[STUDY MATERIAL]

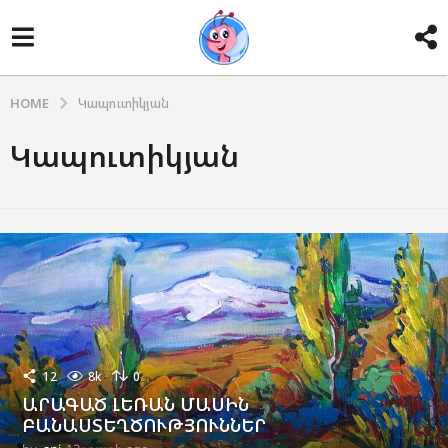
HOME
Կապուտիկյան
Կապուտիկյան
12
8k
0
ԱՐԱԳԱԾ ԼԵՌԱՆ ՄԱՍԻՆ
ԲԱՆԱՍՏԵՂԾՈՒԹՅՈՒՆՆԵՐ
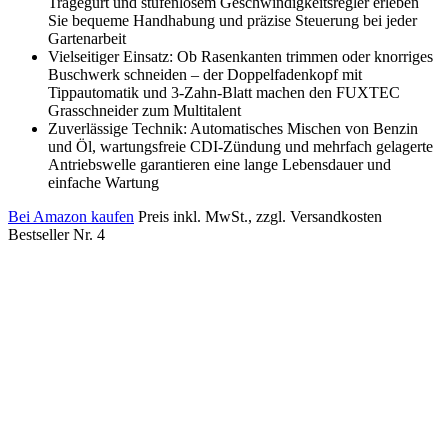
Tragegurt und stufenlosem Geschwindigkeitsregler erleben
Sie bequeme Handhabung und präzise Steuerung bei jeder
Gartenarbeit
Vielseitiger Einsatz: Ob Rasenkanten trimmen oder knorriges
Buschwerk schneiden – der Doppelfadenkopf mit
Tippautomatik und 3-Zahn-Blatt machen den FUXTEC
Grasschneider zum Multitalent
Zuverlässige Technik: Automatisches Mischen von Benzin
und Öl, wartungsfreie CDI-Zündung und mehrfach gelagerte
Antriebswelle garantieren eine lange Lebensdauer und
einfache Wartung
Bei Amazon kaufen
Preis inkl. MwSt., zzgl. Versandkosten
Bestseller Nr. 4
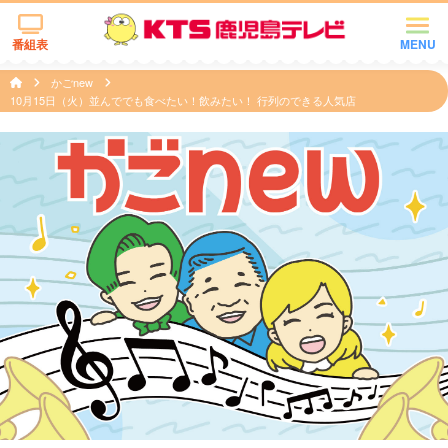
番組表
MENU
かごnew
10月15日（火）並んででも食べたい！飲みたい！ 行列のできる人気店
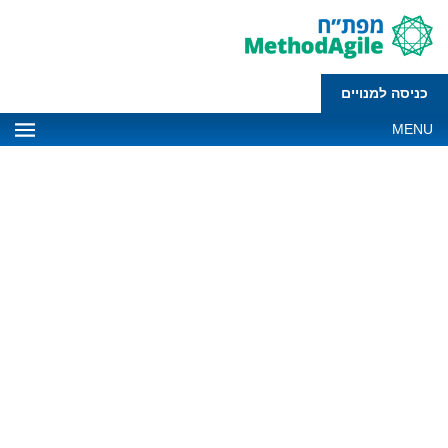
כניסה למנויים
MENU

[/STUDY MATERIAL]

◆ WHAT THE TASK ASKS
Except for the pictures, write the data out exactly.

◆ TASK RESULT
HOME
Կապուտիկյան
Կապուտիկյան
12
8k
0
ԱՐԱԳԱԾ ԼԵՌԱՆ ՄԱՍԻՆ
ԲԱՆԱՍՏԵՂԾՈՒԹՅՈՒՆՆԵՐ
Tragegurt und stufenlosem Geschwindigkeitsregler erleben
Sie bequeme Handhabung und präzise Steuerung bei jeder
Gartenarbeit
Vielseitiger Einsatz: Ob Rasenkanten trimmen oder knorriges
Buschwerk schneiden – der Doppelfadenkopf mit
Tippautomatik und 3-Zahn-Blatt machen den FUXTEC
Grasschneider zum Multitalent
Zuverlässige Technik: Automatisches Mischen von Benzin
und Öl, wartungsfreie CDI-Zündung und mehrfach gelagerte
Antriebswelle garantieren eine lange Lebensdauer und
einfache Wartung
Bei Amazon kaufen
Preis inkl. MwSt., zzgl. Versandkosten
Bestseller Nr. 4
番組表
MENU
かごnew
10月15日（火）並んででも食べたい！飲みたい！ 行列のできる人気店
כניסה למנויים
MENU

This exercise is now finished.